Each line below that contains "características" should be counted. Give only the total.

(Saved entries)
================

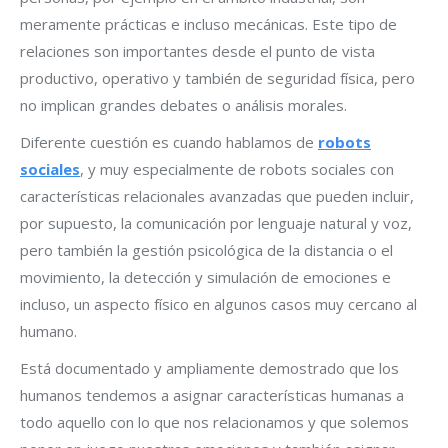
meramente prácticas e incluso mecánicas. Este tipo de
relaciones son importantes desde el punto de vista
productivo, operativo y también de seguridad física, pero
no implican grandes debates o análisis morales.
Diferente cuestión es cuando hablamos de
robots
sociales
, y muy especialmente de robots sociales con
características relacionales avanzadas que pueden incluir,
por supuesto, la comunicación por lenguaje natural y voz,
pero también la gestión psicológica de la distancia o el
movimiento, la detección y simulación de emociones e
incluso, un aspecto físico en algunos casos muy cercano al
humano.
Está documentado y ampliamente demostrado que los
humanos tendemos a asignar características humanas a
todo aquello con lo que nos relacionamos y que solemos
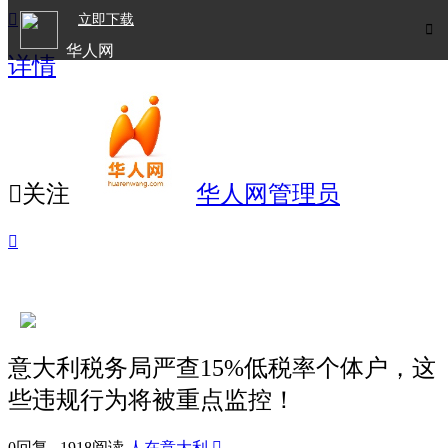

立即下载

华人网
详情
欧洲华人生活APP

关注
华人网管理员

意大利税务局严查15%低税率个体户，这
些违规行为将被重点监控！
0回复 1918阅读
人在意大利


================

**Answer space**
2